First a couple of belly shots:




And now for the baby...







I think I know the sex. I thought I saw the region in question, though I wasn't sure, then the ultrasound woman kept using a certain pronoun, though I wasn't sure if I was mishearing her. Then she clearly used the same pronoun I thought I was hearing, and after a few seconds she corrected herself and said the other 'possibility'. George of course was blissfully unaware of it all, and since he wants to be surprised, I can't share what I thought I heard. I can't talk at all about the baby's sex or what I think it might be for the next few months! AARGH! I don't know if I can keep my mouth shut that long. Stupid ultrasound lady!!

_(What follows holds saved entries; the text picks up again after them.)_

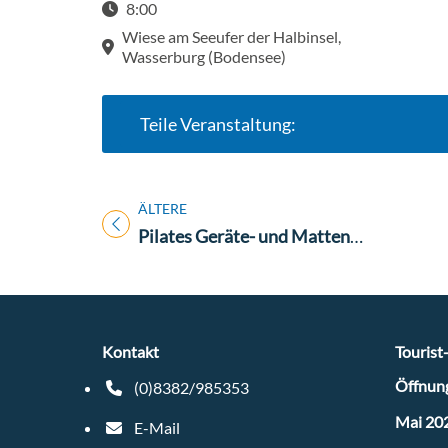
8:00
Wiese am Seeufer der Halbinsel,
Wasserburg (Bodensee)
Teile Veranstaltung:
ÄLTERE
Titel für Veranstaltung
Pilates Geräte- und Mattentraining
Kontakt
Tourist
Öffnung
(0)8382/985353
Telefonnummer: 4 9 8 3 8 2 9 8 5 3 5 3
Mai 20
E-Mail
E-Mail Adresse: tourist-info@wasserburg-bodens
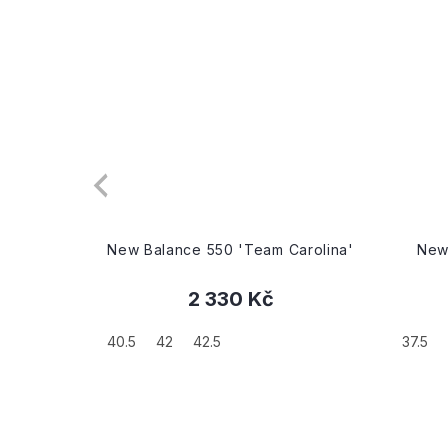
arolina'
New Balance Wmns 550 'Lilac
N
Cloud'
3 290 Kč
37.5
46.5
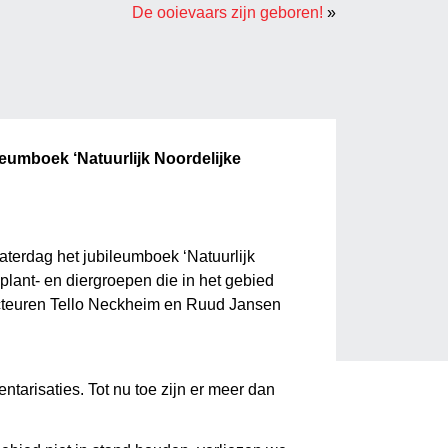
De ooievaars zijn geboren!
»
eumboek ‘Natuurlijk Noordelijke
terdag het jubileumboek ‘Natuurlijk
plant- en diergroepen die in het gebied
dacteuren Tello Neckheim en Ruud Jansen
ntarisaties. Tot nu toe zijn er meer dan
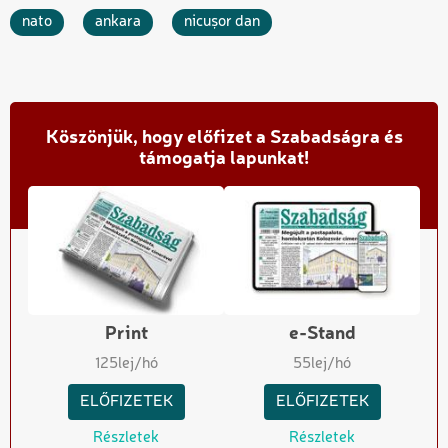
nato
ankara
nicușor dan
Köszönjük, hogy előfizet a Szabadságra és
támogatja lapunkat!
Print
e-Stand
125
lej/hó
55
lej/hó
ELŐFIZETEK
ELŐFIZETEK
Részletek
Részletek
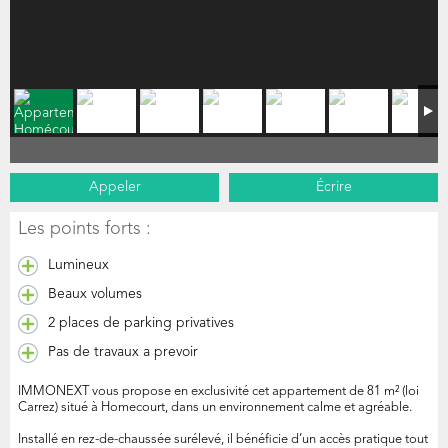
Appeler
Écrire
Les points forts :
Lumineux
Beaux volumes
2 places de parking privatives
Pas de travaux a prevoir
IMMONEXT vous propose en exclusivité cet appartement de 81 m² (loi
Carrez) situé à Homecourt, dans un environnement calme et agréable.
Installé en rez-de-chaussée surélevé, il bénéficie d’un accès pratique tout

Of course, I don't know for sure... maybe she didn't even look in that area. Maybe there weren't as many slips of the tongue as I thought. Maybe she was picking generic genders just to avoid saying 'it' the whole time. Maybe... maybe... maybe...



*I should say that the emergency room doctor said he was confident that there was nothing seriously wrong with me and my symptoms can be signs of such relatively benign things like panic attacks.

2 comments:

The Massage Spot said...

glad everyone is ok!

Elisabeth said...

Thanks Abby! Send positive vibes for my visit tomorrow with my doc!